The large bold letters are slightly fuzzy but still legible and I love how the green exit signs pop out against the grays and whites. Unfortunately most airports don't give quite as much attention to the graphic quality of their signs. And this is to the detriment of all of us, as the loudest visual component are the advertisements on every imaginable surface. In fact, I'm surprised they haven't figured out a way to advertise on the side of airplanes.
When I was living in Spain early last year I worked with Base Design on a signage system for a recently renovated building in Madrid, and my contribution to the proposal helped us win the contest by the government of Madrid and architecture organization COAM.

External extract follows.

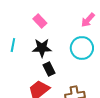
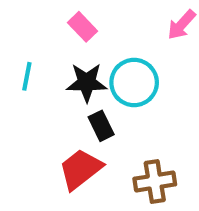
cyan circle: (82, 48) -> (134, 82), moved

Our concept was really minimal. Since the building has so many different types of materials - three different woods, metal and floor to ceiling glass - we wanted to let the building "speak" to guide people on their way around. So all of the text and icons would be in relief, raised from the walls of the building. Another aspect was that all of the arrows would bend around the columns and corners, literally folding itself around the building structure.
I spent a lot of time creating databases like this, which would explain how the signage system works to the client and also the production team. For every floor we determined a code and placement for the sign, then mocked up a panel to show what the sign would look like.
The concept for the parking garage was a bit more lively. We chose vibrant but dark shades of four different colors, then divided the five levels of the parking garage into four color-coded sections based on the exits. As you drive down into the garage, the stripe on the columns gets slightly lower, so you have a visual cue as to what level you're on in addition to the number. Continuing the concept of using the building materials from the upstairs, the numbers fold around the square columns so that you read it in full on a diagonal.
I was really looking forward to seeing this in action, but unfortunately the Spanish economy ate this project and I won't ever see the fruits of my labor. And especially now that Base doesn't even operate in Spain anymore! At least I learned a little Spanish.